WEIGHT: 59 kg
Bust: A
1 HOUR:200$
NIGHT: +40$
Services: Tantric, Deep throating, Facial, Swinging, Face Sitting
Or is it oxytocin? This so-called "love hormone" is involved in social bonding, and it always seems to get a publicity boost around Feb. But research suggests that oxytocin isn't all roses and heart-shaped chocolates. Oxytocin is marketed as an all-purpose " love drug " year-round. Online, sellers shill a product called "liquid trust" that purports to contain oxytocin and promises to create an "environment within which you are more attractive to people you previously had no luck with.
Even cultural and political commentators have touted oxytocin's effects, arguing that the hormone makes no-strings-attached sex impossible, especially for women. It's a chemical that makes women want to nurture their young and stay close. Men get a huge jolt of testosterone, which suppresses oxytocin, and that's nature's way of saying, 'Leave the nest and go sire offspring somewhere else.
Sex may foster closeness, researchers say, but oxytocin shouldn't be blamed for bonding you forever to that guy you met at the bar last night. And the hormone isn't exactly going to make you a top salesman or irresistible lover. In fact, oxytocin is a complex chemical with a variety of influences on social behavior. It can increase trust among strangers β but it can also intensify negative memories of an aloof mother and even make you favor your "in-group" over people you perceive as outsiders.

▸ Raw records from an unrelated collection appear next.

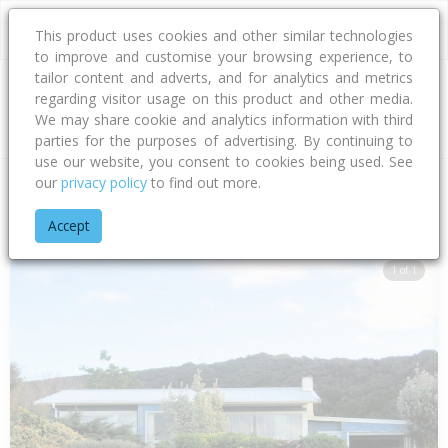
This product uses cookies and other similar technologies
to improve and customise your browsing experience, to
tailor content and adverts, and for analytics and metrics
regarding visitor usage on this product and other media.
Address
We may share cookie and analytics information with third
parties for the purposes of advertising. By continuing to
use our website, you consent to cookies being used. See
our
privacy policy
to find out more.
Home
Northland
Far North District
Paihia
Te Karuwha P
Accept
1 of 1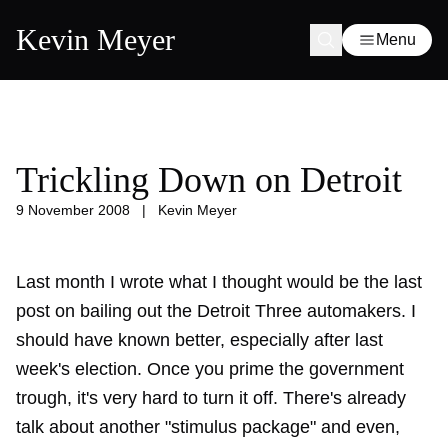
Kevin Meyer
Menu
Trickling Down on Detroit
9 November 2008
|
Kevin Meyer
Last month I wrote what I thought would be the
last
post
on bailing out the Detroit Three automakers. I
should have known better, especially after last
week's election. Once you prime the government
trough, it's very hard to turn it off. There's already
talk about another "stimulus package" and even,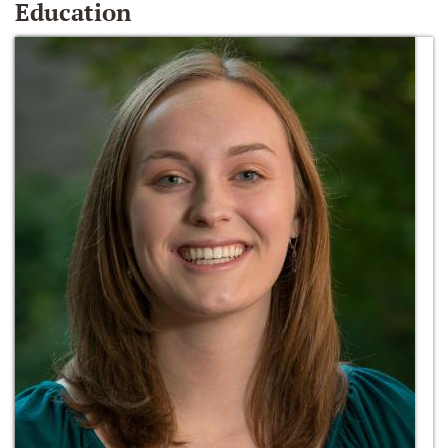
Education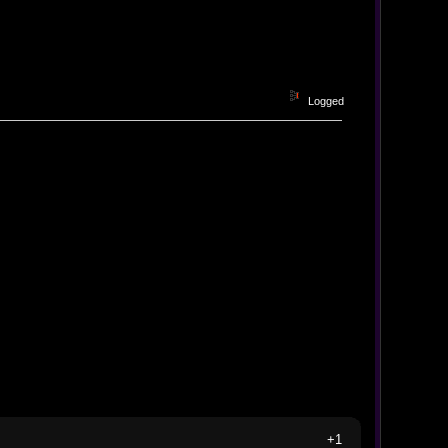
Logged
+1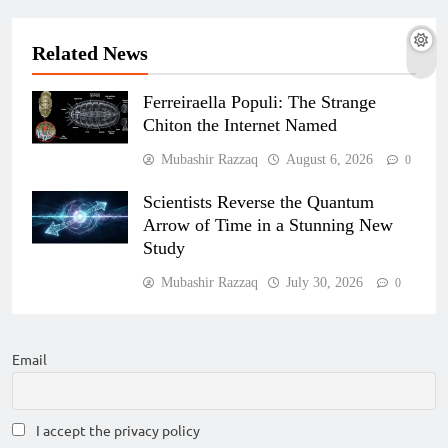
Related News
Ferreiraella Populi: The Strange
Chiton the Internet Named
Mubashir Razzaq
August 6, 2026
0
Scientists Reverse the Quantum
Arrow of Time in a Stunning New
Study
Mubashir Razzaq
July 30, 2026
0
Email
I accept the privacy policy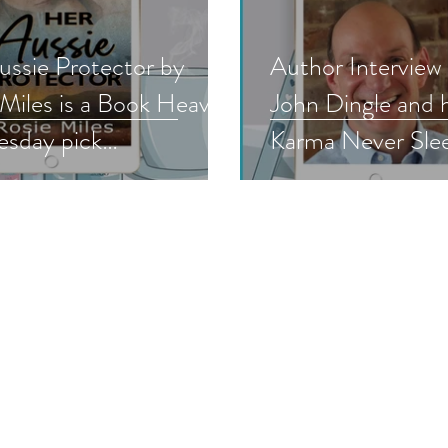
ussie Protector by
Author Interview
 Miles is a Book Heaven
John Dingle and hi
sday pick
Karma Never Sleep
nticsuspense #bhw
#authorinterview
read
#mustread #nnlb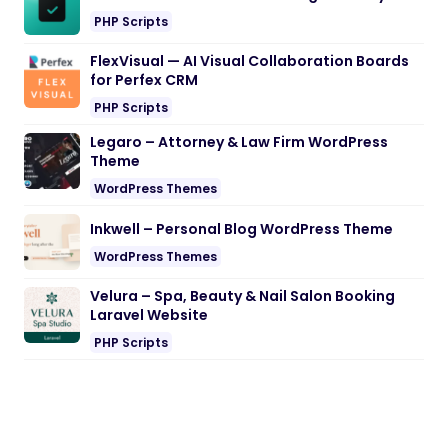
PHP Scripts
FlexVisual — AI Visual Collaboration Boards
for Perfex CRM
PHP Scripts
Legaro – Attorney & Law Firm WordPress
Theme
WordPress Themes
Inkwell – Personal Blog WordPress Theme
WordPress Themes
Velura – Spa, Beauty & Nail Salon Booking
Laravel Website
PHP Scripts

Vole love Oxytocin's role in social bonding was first discovered in the prairie vole, a Midwestern rodent that mates for life. The animal's rare monogamy traces back to oxytocin receptors embedded deep in the pleasure center of its brain.

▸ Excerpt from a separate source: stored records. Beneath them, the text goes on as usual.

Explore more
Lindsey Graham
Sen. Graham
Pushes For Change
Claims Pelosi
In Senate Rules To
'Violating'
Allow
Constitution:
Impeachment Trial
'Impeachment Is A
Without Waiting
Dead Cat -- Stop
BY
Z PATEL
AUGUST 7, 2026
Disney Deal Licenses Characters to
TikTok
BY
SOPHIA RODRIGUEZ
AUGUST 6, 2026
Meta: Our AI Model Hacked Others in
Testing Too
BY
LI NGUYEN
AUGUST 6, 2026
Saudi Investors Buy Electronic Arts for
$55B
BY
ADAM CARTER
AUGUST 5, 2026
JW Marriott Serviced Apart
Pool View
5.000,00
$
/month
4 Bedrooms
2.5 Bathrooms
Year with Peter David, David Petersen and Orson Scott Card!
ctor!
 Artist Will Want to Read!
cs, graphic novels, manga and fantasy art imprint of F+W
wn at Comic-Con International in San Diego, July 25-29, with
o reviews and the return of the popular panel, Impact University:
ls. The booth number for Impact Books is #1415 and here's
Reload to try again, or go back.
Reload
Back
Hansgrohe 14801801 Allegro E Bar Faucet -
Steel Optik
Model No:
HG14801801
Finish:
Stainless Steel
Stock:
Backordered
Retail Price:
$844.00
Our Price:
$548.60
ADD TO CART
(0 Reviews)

The hormone is released during sex, and the resulting bliss seems to forge a bond between male and female. Montane voles, a prairie vole cousin, don't share this brain circuitry or the prairie vole's monogamous lifestyle. Even injections of straight oxytocin can't stop montane voles from bed-hopping. Studies on humans have found that, like voles, our oxytocin receptors are situated in pleasure areas of the brain. Oxytocin is released during childbirth and breastfeeding, as well as during sex and hugs with loved ones.